- Task to carry out -
Give back every record exactly.

Page-level text extractions
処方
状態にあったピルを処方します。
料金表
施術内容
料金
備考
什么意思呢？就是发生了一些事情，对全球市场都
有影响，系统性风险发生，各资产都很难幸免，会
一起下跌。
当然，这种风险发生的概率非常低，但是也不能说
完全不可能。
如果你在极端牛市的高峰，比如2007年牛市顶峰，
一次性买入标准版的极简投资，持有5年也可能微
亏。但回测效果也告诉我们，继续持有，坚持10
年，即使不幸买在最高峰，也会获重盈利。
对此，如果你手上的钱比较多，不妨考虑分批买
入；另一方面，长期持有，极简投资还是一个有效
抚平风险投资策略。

- Solved exercise -
処方
状態にあったピルを処方します。
料金表
施術内容
料金
備考
什么意思呢？就是发生了一些事情，对全球市场都
有影响，系统性风险发生，各资产都很难幸免，会
一起下跌。
当然，这种风险发生的概率非常低，但是也不能说
完全不可能。
如果你在极端牛市的高峰，比如2007年牛市顶峰，
一次性买入标准版的极简投资，持有5年也可能微
亏。但回测效果也告诉我们，继续持有，坚持10
年，即使不幸买在最高峰，也会获重盈利。
对此，如果你手上的钱比较多，不妨考虑分批买
入；另一方面，长期持有，极简投资还是一个有效
抚平风险投资策略。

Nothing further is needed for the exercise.